Comment 2: The authors recite their entire paper from reference 1 in the introduction. This is unnecessary and not useful for this study.

Response 2

The authors thank the Reviewer for paying attention. The authors corrected the introduction. The revised excerpt from the introduction is below:

We have been conducting research on the biological properties of pyrazolines condensed with a chromone ring substituted with various functional groups for a long time [1,2]. It has been confirmed that flavone derivatives exhibit a number of biological properties [3,4], thanks to the presence of heteroatoms in their structure, however, our team pays the greatest attention to anti-cancer properties. Due to the combination of the pyrazoline core containing nitrogen atoms with flavonoid derivatives, the biological potential of the compounds is greater. Over the course of several decades, many scientific papers have been created based on the research carried out on the properties of flavonoid compounds [4–6]. Scientists have paid a lot of attention to anti-cancer and antioxidant activities [7]. Despite many documented scientific reports, further research is being carried out on further biological properties of these compounds.

Comment 3: In table 2, the structures have been ruined by formatting.

Response 3

The formatting is corrected (it depends on the version of Microsoft word editor).

Comment 4: Figure 6: I would like to see a closer image from the docked pose for both compounds, preferentially overlaid with a known inhibitor. On that note: it needs to be explained exactly how the structure was prepared for docking and why the site was chosen. Was the inhibitor in the PDB file removed before docking? Was the protein kept flexible?

Response 4 

According to the reviewer’s suggestion, the image with overlaid compounds I, II and quercetin (used as a reference PARP1 inhibitor) was added.

Regarding the structure preparation, please see the methodology section, where we described all procedures in detail (including the ligands and enzyme preparation). You can also find there information that prior to docking calculations, we removed all ligands from the PDB structure – including inhibitor. We modified slightly this part to provide more details (e.g., we explained why we used Ser243 as a center of the grid box and we added information that the enzyme atoms were fixed during the docking calculations).

Comment 5: Results like the cytotox assay, comet assay and so on need a brief description on what is being done. Additionally, instead of showing bar graphs, full signal vs concentration graphs would be much more informative instead of doing a lot of different cell lines. I would focus more on full graphs of all tested concentrations for: cytotoxicity PARP1 degradation changes in mitochondrial potential

Response 5

Thank you for your attention to the presentation of the results. We tried to describe all experiments as accurately as possible both in terms of preparation and execution (mathematics and methods section), as well as the obtained results and their analysis.

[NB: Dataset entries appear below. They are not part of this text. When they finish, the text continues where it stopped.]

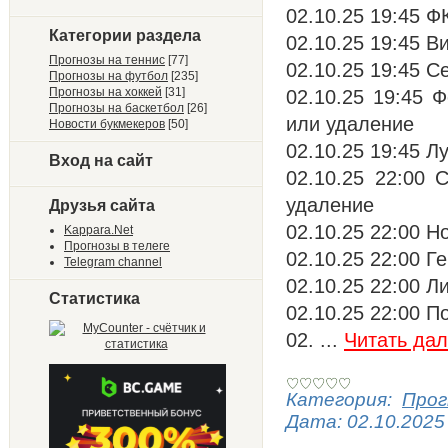
02.10.25 19:45 Ф
Категории раздела
02.10.25 19:45 В
Прогнозы на теннис
[77]
02.10.25 19:45 Се
Прогнозы на футбол
[235]
Прогнозы на хоккей
[31]
02.10.25 19:45 
Прогнозы на баскетбол
[26]
или удаление
Новости букмекеров
[50]
02.10.25 19:45 Л
Вход на сайт
02.10.25 22:00 
удаление
Друзья сайта
02.10.25 22:00 Н
Kappara.Net
Прогнозы в телеге
02.10.25 22:00 Г
Telegram channel
02.10.25 22:00 Ли
Статистика
02.10.25 22:00 П
02.
...
Читать да
Категория:
Прог
Дата:
02.10.2025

Under each graph with the analysis, we briefly describe the obtained results and analyze their significance. We realize that there is a lot of information in the charts that we present, and this is due to the large number of cancer cell lines used. Because we have collected the cytotoxicity results for all the compounds and cancer cell lines used in the table, we decided that it would be appropriate to include the type of cancer line in the graphs. In each experiment, cells were exposed to the compounds at the IC50 concentration calculated for a given line. Therefore, we hope that, on the data from the cytotoxicity table, the reader will be able to read all the graphs in a clear and transparent manner, and, more importantly, compare the biological effect of the analyzed spiropyrazoline derivatives on different cancer cell lines. At the same time, we would like to point out that the reviewer's remark is an extremely valuable hint for the future, especially from the point of view of the characteristics of our research and the way it is presented.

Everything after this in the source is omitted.